# Work instructions
Scan the entries below. Report each line where the string "more" occurs.

# Dataset entries
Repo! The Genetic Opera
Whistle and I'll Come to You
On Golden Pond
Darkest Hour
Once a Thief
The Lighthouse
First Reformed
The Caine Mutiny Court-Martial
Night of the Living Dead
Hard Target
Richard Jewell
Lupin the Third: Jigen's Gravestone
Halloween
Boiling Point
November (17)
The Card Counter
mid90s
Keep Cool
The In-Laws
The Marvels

--

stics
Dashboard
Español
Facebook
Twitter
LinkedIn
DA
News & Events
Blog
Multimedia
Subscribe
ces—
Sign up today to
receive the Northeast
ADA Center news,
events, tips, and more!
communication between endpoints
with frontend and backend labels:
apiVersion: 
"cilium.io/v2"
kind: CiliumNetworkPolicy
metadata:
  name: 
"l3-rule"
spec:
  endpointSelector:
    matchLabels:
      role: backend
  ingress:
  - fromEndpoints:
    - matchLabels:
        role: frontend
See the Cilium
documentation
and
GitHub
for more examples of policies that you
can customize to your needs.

# Output for this exercise
events, tips, and more!
for more examples of policies that you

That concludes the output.